On 18 May 2021, German YouTuber Mirko Drotschmann tweeted an unusual message: a marketing agency was asking him to share allegedly leaked documents on Covid-19 vaccine deaths. Within a week, French YouTuber Léo Grasset shared similar news. News reports followed: Fazze, a London-based marketing firm with ties to Russia, was offering money to influencers to falsely disparage a Covid-19 vaccine.
This month, Facebook announced that it was banning Fazze. In addition to bribing influencers, Fazze had created misleading anti-vaccine content off-platform and used fake accounts to spread it on Facebook.
Before we continue, let’s clear up some common confusion between inauthentic behavior and misinformation. Misinformation refers to what someone says: “The Earth is flat” is misinformation regardless of who says it. Inauthenticity is about the identity of the speaker: if 1,000 fake accounts say “The Earth is round”, this is still inauthentic.
Facebook banned Fazze not because of their message, but because of the shady methods they used to spread it. In contrast, users spreading misinformation authentically are generally left alone by FB.
The Fazze campaign and Facebook’s takedown resulted in significant media coverage of Russian disinformation and lent credence to the narrative that Russia is an important source of the anti-vaccine propaganda that floods social media.
But the Fazze campaign was a failure. Memes spread by Fazze “received few if any likes, and some were ridiculed by real people … the operation’s Instagram posts attracted around 1,000 likes combined, with most receiving zero”, according to Facebook. Attempts by Fazze to recruit influencers resulted in the campaign’s exposure; ultimately only two influencers signed up.
Meanwhile, the same week that Facebook banned Fazze, a video of an Indiana physician, Dr Dan Stock, making false or misleading claims about masks and vaccines at a local school board meeting went viral on social media. The Stock video racked up more than 92m engagement actions on Facebook – at least a thousand times more than Fazze’s campaign. But as a real person expressing his authentic views, and as an American speaking to fellow Americans, Stock appears to have garnered significantly less concern – and media coverage – than the ineffective but Russian-backed and inauthentic campaign.
When I worked at Facebook, I spent two and a half years combating inauthentic behavior; I was responsible for Facebook taking down inauthentic campaigns by two national governments, and become a whistleblower because Facebook was unwilling to prioritize my findings. It’s hence ironic that today, I’m arguing that the west is too focused on inauthentic behavior and not enough on harm done by people acting authentically. (My most important work was in the global south, where governments act with impunity with serious consequences.)

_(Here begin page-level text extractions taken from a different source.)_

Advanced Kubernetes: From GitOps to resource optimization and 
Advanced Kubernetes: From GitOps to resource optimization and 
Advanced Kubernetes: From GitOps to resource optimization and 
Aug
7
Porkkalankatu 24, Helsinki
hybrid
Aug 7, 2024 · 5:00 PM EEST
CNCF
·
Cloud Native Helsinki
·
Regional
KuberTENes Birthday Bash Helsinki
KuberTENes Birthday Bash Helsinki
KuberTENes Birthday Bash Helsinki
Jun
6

If Fazze was directed by the Russian government – as many suspect but remains unproven – I would argue that the campaign has been a success for Vladimir Putin. The media attention on Fazze played into the incorrect belief that Russia is responsible for significant amounts of western misinformation, inflating the perception of its power and influence.
This gives Putin too much credit. As the Stock video demonstrates, the misinformation is coming from inside the house.

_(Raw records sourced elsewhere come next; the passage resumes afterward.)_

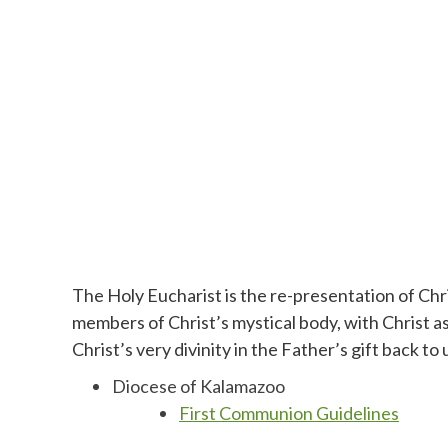
The Holy Eucharist is the re-presentation of Chris
members of Christ’s mystical body, with Christ as
Christ’s very divinity in the Father’s gift back t
Diocese of Kalamazoo
First Communion Guidelines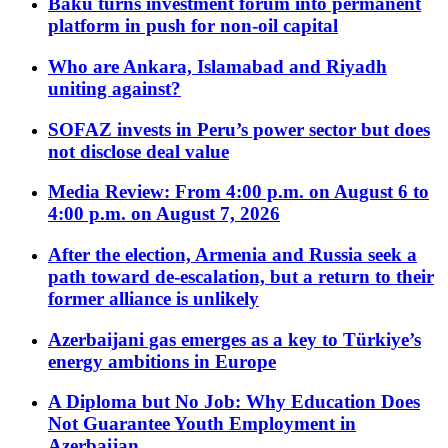
Baku turns investment forum into permanent
platform in push for non-oil capital
Who are Ankara, Islamabad and Riyadh
uniting against?
SOFAZ invests in Peru’s power sector but does
not disclose deal value
Media Review: From 4:00 p.m. on August 6 to
4:00 p.m. on August 7, 2026
After the election, Armenia and Russia seek a
path toward de-escalation, but a return to their
former alliance is unlikely
Azerbaijani gas emerges as a key to Türkiye’s
energy ambitions in Europe
A Diploma but No Job: Why Education Does
Not Guarantee Youth Employment in
Azerbaijan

The Fazze case illustrates that inauthentic behavior can receive attention disproportionate to impact. Furthermore, the media has frequently covered questionable allegations of inauthentic behavior, misleading news consumers about the most likely source of misinformation. Days before the 2019 British election, a researcher alleged that fake accounts were spreading misinformation, but our investigation found that real people were responsible. And in February 2020, when news outlets suspected a North Carolina Facebook page to be Russian interference, we found it to be run by a real American pretending to be a Russian troll.
Ultimately, by focusing on inauthenticity in the western world, the media and Facebook have been refighting the last war of 2016 – a focus with consequences. After my departure, Facebook failed to inhibit the Stop the Steal movement, which falsely alleged that Donald Trump had won the 2020 election, because the company could not determine if the movement was “a coordinated effort to delegitimize the election” or “free expression by users”. But misrepresentation and inauthentic behavior are only two out of 26 community standards. Facebook explicitly bans coordinating or advocating harmful/criminal activity, but nevertheless failed to stop extremists who organized on Facebook to storm the US Capitol on 6 January.
“We learned a lot from these cases,” Facebook staff wrote in a post-mortem. But the damage to society and the rule of law had already happened. Today, Facebook is probably trying to figure out how to stop a repeat of 2020. Four years ago, it sought to avoid repeating the mistakes of 2016. Facebook must learn to respond more flexibly to new threats, or it will be conducting another post-mortem in 2025.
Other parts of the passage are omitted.